AVATAR, la última película de James Cameron, es una mezcla de historia de amor bio-tecnológico con mundos de la virtualidad real, en la que unos alienígenas-indígenas se conectan a la Matrix a través de terminales de fibra óptica que tienen incorporado en el ADN del pelo.
La historia hace una maniobra narrativa interesante al des-dramatizar la posibilidad de habitar otros cuerpos en esquemas switching packing que hoy vemos cotidianamente en Internet. En Avatar, se juega con este otro yo a un nivel extremo, místico y épico, que no se había visto antes en el cine. Más que el argumento central, abundante en pachotadas de soldados ignorantes e incivilizados cuya misión es destruir un planeta tornasol, de gamas magenta en cada uno de sus rincones, lo interesante de esta película es el universo cultural que se recrea para dar vida a los nativos de este planeta extra solar.

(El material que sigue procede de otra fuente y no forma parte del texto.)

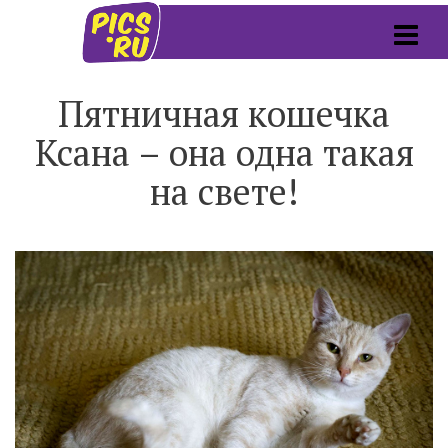
Пятничная кошечка
Ксана – она одна такая
на свете!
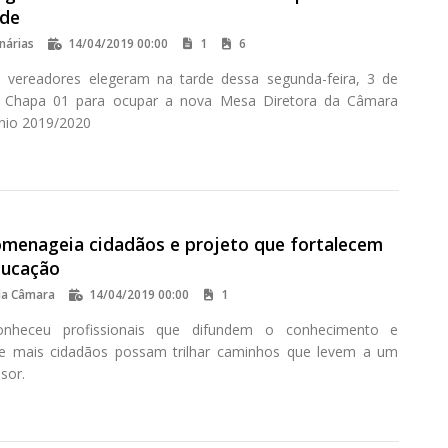
ade
nárias
14/04/2019 00:00
1
6
 vereadores elegeram na tarde dessa segunda-feira, 3 de
 Chapa 01 para ocupar a nova Mesa Diretora da Câmara
ênio 2019/2020
menageia cidadãos e projeto que fortalecem
ducação
da Câmara
14/04/2019 00:00
1
nheceu profissionais que difundem o conhecimento e
e mais cidadãos possam trilhar caminhos que levem a um
sor.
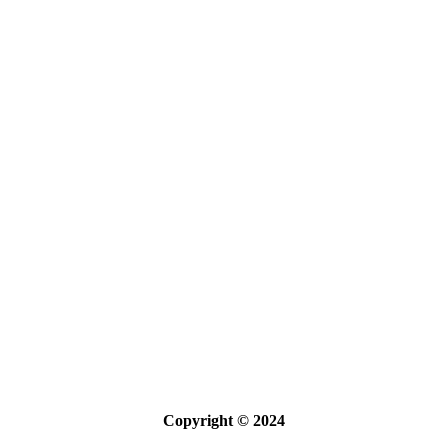
Copyright © 2024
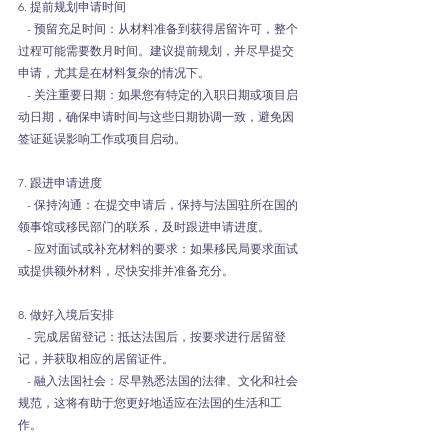
6. 提前规划申请时间
   - 预留充足时间：从材料准备到获得居留许可，整个
过程可能需要数月时间。建议提前规划，并尽早提交
申请，尤其是在材料复杂的情况下。
   - 关注重要日期：如果您有特定的入职日期或项目启
动日期，确保申请时间与这些日期协调一致，避免因
签证延误影响工作或项目启动。
7. 跟进申请进度
   - 保持沟通：在提交申请后，保持与法国驻所在国的
领事馆或移民部门的联系，及时跟进申请进度。
   - 应对面试或补充材料的要求：如果移民局要求面试
或提供额外材料，尽快安排并准备充分。
8. 做好入境后安排
   - 完成居留登记：抵达法国后，按要求进行居留登
记，并获取相应的居留证件。
   - 融入法国社会：尽早熟悉法国的法律、文化和社会
规范，这将有助于您更好地适应在法国的生活和工
作。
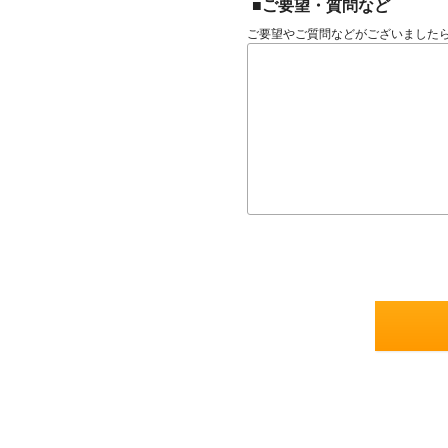
■ご要望・質問など
ご要望やご質問などがございました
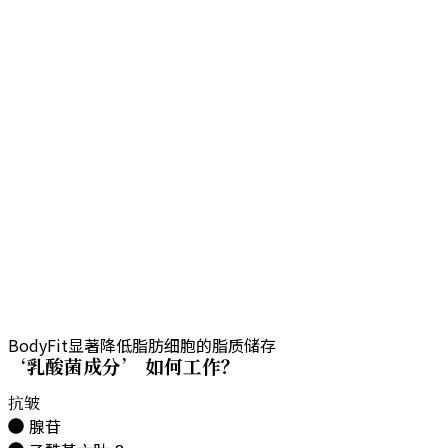
BodyFit显著降低脂肪细胞的脂质储存
‘乳酸菌成分’ 如何工作？
抗皱
腺苷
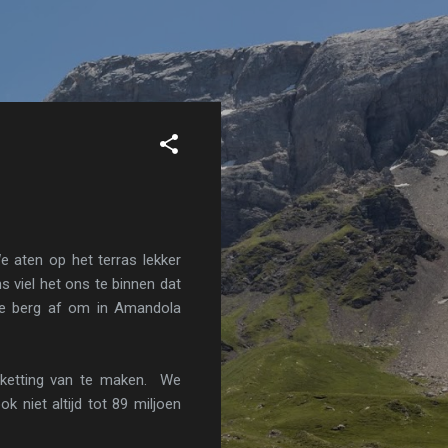
e aten op het terras lekker
s viel het ons te binnen dat
de berg af om in Amandola
 ketting van te maken. We
ok niet altijd tot 89 miljoen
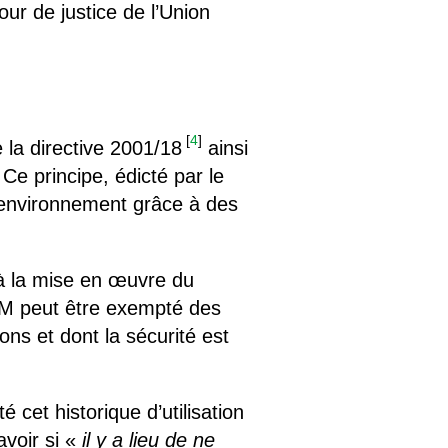
ur de justice de l’Union
[
4
]
 la directive 2001/18
ainsi
Ce principe, édicté par le
l’environnement grâce à des
 à la mise en œuvre du
OGM peut être exempté des
ions et dont la sécurité est
 cet historique d’utilisation
voir si «
il y a lieu de ne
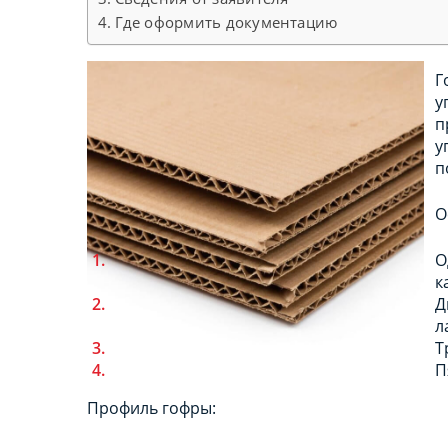
Где оформить документацию
Г
у
п
у
п
О
О
к
Д
л
Т
П
Профиль гофры:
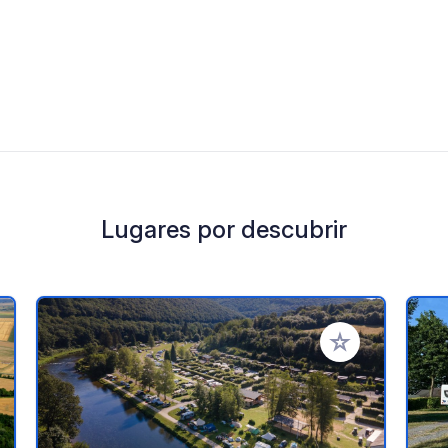
Lugares por descubrir
a tus favoritos
Añadir a tus favo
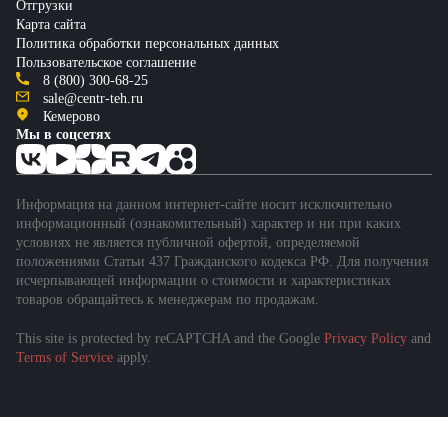
Отгрузки
Карта сайта
Политика обработки персональных данных
Пользовательское соглашение
8 (800) 300-68-25
sale@centr-teh.ru
Кемерово
Мы в соцсетях
Информация на данном интернет-сайте носит исключительно
информационный (ознакомительный) характер и ни при каких
условиях не является публичной офертой, определяемой
положениями Статьи 437 Гражданского кодекса РФ. Для получения
исчерпывающей информации о стоимости и характеристиках
товаров обращайтесь к менеджерам по продажам.
This site is protected by reCAPTCHA and the Google
Privacy Policy
and
Terms of Service
apply.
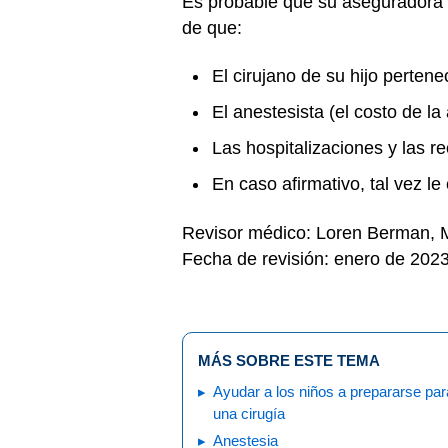
Es probable que su aseguradora l
de que:
El cirujano de su hijo pertene
El anestesista (el costo de la
Las hospitalizaciones y las r
En caso afirmativo, tal vez 
Revisor médico: Loren Berman,
Fecha de revisión: enero de 202
MÁS SOBRE ESTE TEMA
Ayudar a los niños a prepararse par
una cirugía
Anestesia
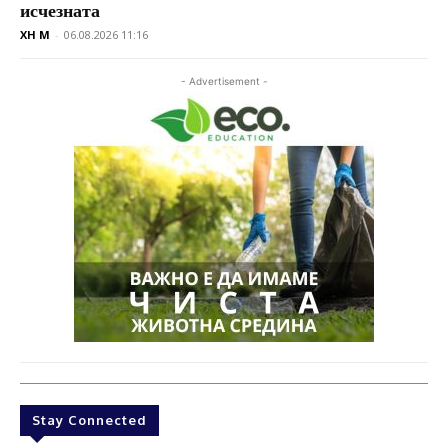
исчезната
XH M
-
06.08.2026 11:16
- Advertisement -
Stay Connected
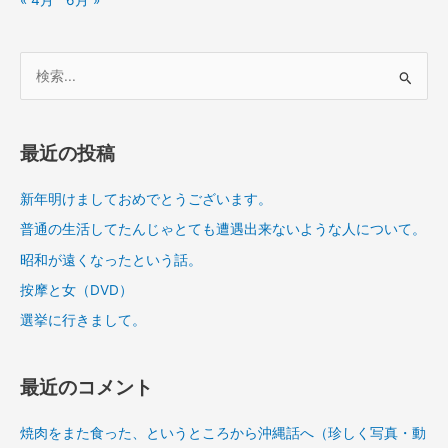
« 4月
6月 »
検
索
対
象
最近の投稿
:
新年明けましておめでとうございます。
普通の生活してたんじゃとても遭遇出来ないような人について。
昭和が遠くなったという話。
按摩と女（DVD）
選挙に行きまして。
最近のコメント
焼肉をまた食った、というところから沖縄話へ（珍しく写真・動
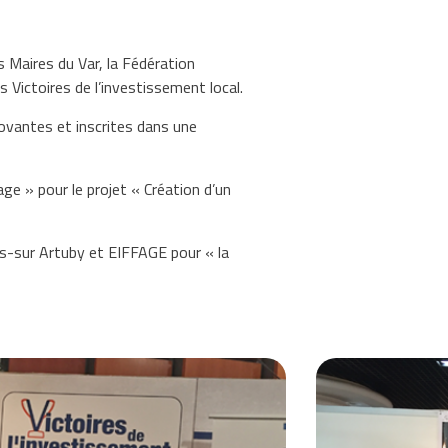
s Maires du Var, la Fédération
Victoires de l’investissement local.
novantes et inscrites dans une
age » pour le projet « Création d’un
mps-sur Artuby et EIFFAGE pour « la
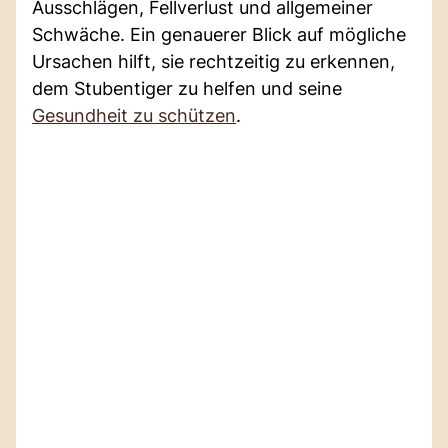
Ausschlägen, Fellverlust und allgemeiner
Schwäche. Ein genauerer Blick auf mögliche
Ursachen hilft, sie rechtzeitig zu erkennen,
dem Stubentiger zu helfen und seine
Gesundheit zu schützen
.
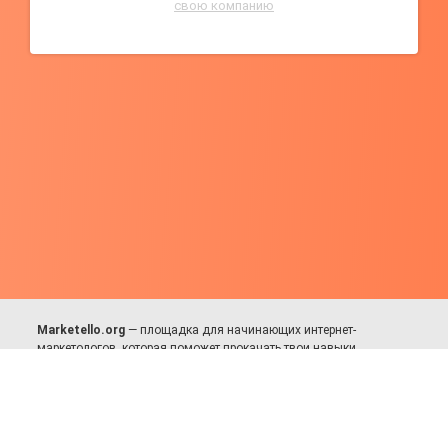
свою компанию
Marketello.org
— площадка для начинающих интернет-
маркетологов, которая поможет прокачать твои навыки.
Много практики, в меру теории. Уникальный подход к обучению.
Присоединяйся!
Для авторов и партнёров
Facebook:
https://fb.com/dmitriy.komarovskiy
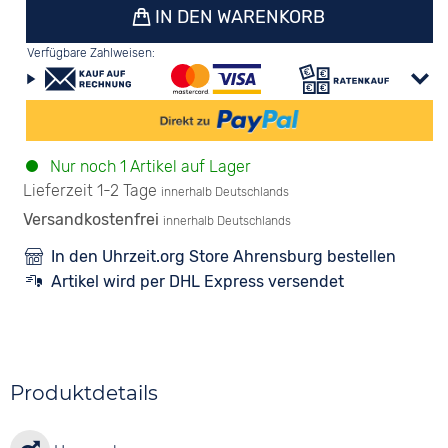
IN DEN WARENKORB
Verfügbare Zahlweisen:
Nur noch 1 Artikel auf Lager
Lieferzeit 1-2 Tage
innerhalb Deutschlands
Versandkostenfrei
innerhalb Deutschlands
In den Uhrzeit.org Store Ahrensburg bestellen
Artikel wird per DHL Express versendet
Produktdetails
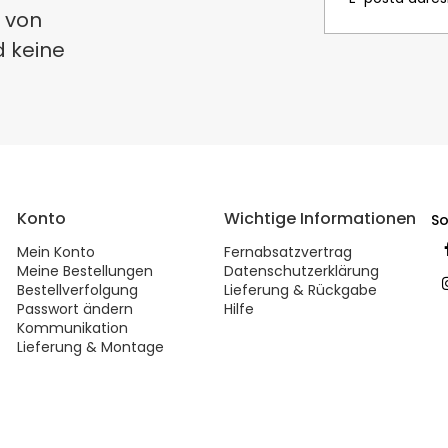
 von
d keine
Konto
Wichtige Informationen
So
Mein Konto
Fernabsatzvertrag
Meine Bestellungen
Datenschutzerklärung
Bestellverfolgung
Lieferung & Rückgabe
Passwort ändern
Hilfe
Kommunikation
Lieferung & Montage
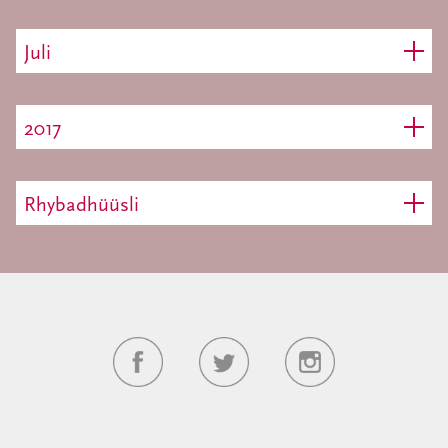
Juli
2017
Rhybadhüüsli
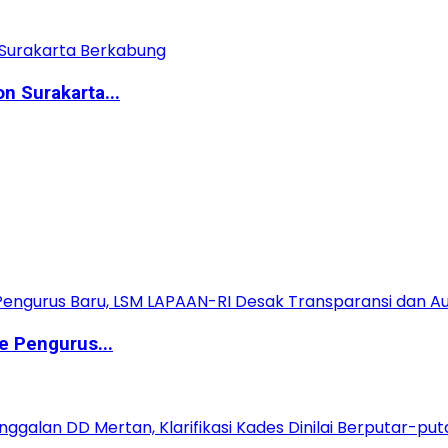
n Surakarta...
e Pengurus...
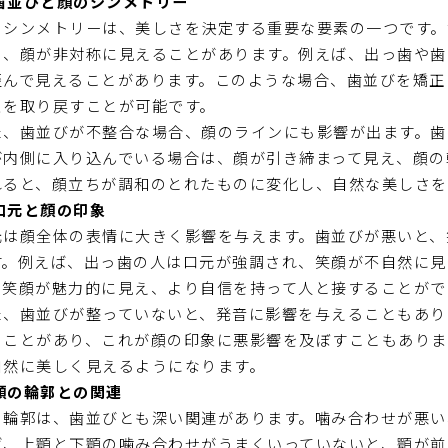
歯並びと顔のシンメトリー
のシンメトリーは、美しさを決定する重要な要素の一つです。
く、顔が非対称に見えることがあります。例えば、出っ歯や歯
歪んで見えることがあります。このような場合、歯並びを矯正
スを取り戻すことが可能です。
た、歯並びが不整合な場合、顔のラインにも影響が出ます。歯
が内側に入り込んでいる場合は、顔が引き締まって見え、顔の
れると、顔立ちが調和のとれたものに変化し、自然な美しさを
口元と顔の印象
元は顔全体の表情に大きく影響を与えます。歯並びが悪いと、
す。例えば、出っ歯の人は口元が強調され、笑顔が不自然に見
、笑顔が魅力的に見え、より自信を持って人と接することがで
た、歯並びが整っていないと、発音に影響を与えることもあり
ることがあり、これが顔の印象に悪影響を及ぼすこともありま
自然に美しく見えるようになります。
顔の輪郭との関連
の輪郭は、歯並びとも深い関連があります。噛み合わせが悪い
ば、上顎と下顎の噛み合わせがうまくいっていないと、顎が前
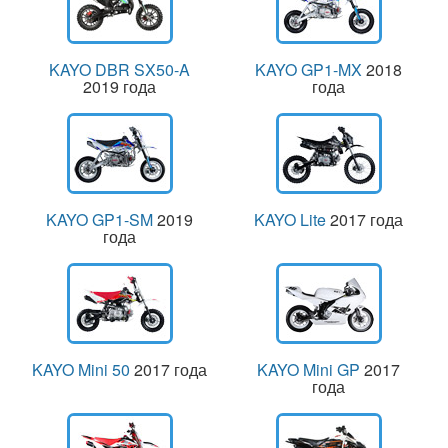
KAYO DBR SX50-A
KAYO GP1-MX
2018
2019 года
года
KAYO GP1-SM
2019
KAYO Lite
2017 года
года
KAYO Mini 50
2017 года
KAYO Mini GP
2017
года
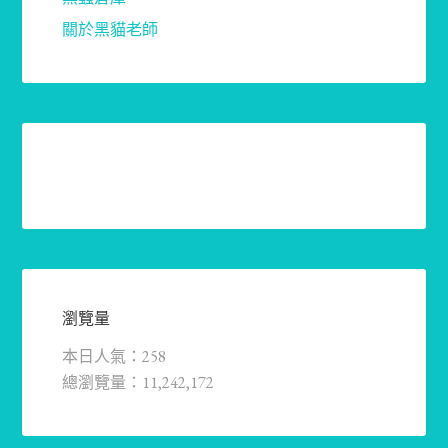
關於黑貓老師
瀏覽量
本日人氣：258
總瀏覽量：11,242,172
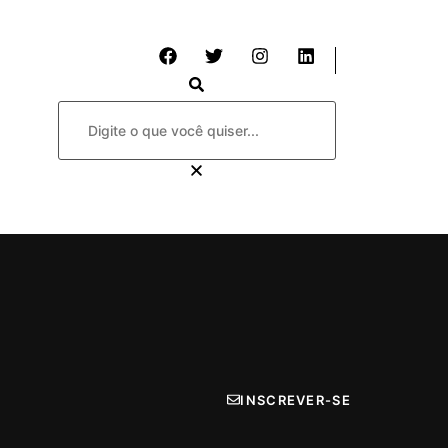
INSCREVER-SE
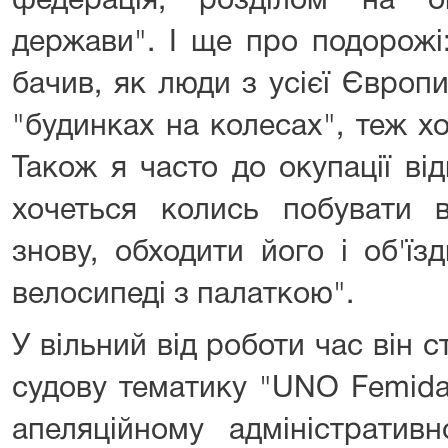
федерація, розділом на о
держави". І ще про подорожі:
бачив, як люди з усієї Європ
"будинках на колесах", теж х
Також я часто до окупації ві
хочеться колись побувати 
знову, обходити його і об'їз
велосипеді з палаткою".
У вільний від роботи час він с
судову тематику "UNO Femida
апеляційному адміністратив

La caza de pájaros del jurásico, combinada con sesiones de inteligencia colectiva para enlazar con la divinidad, así como la adoración a totems propios de las culturas colaborativas como el gran árbol -la web-, son objetos perfectos en el motor temático de Cameron, a quien le debemos no sólo la fórmula comercial perfecta del diseño emocional (Titanic), sino también, íconos pop elementales como lo es Terminator y la correspondiente imagen de humanidad hiper-tecnologizada futura.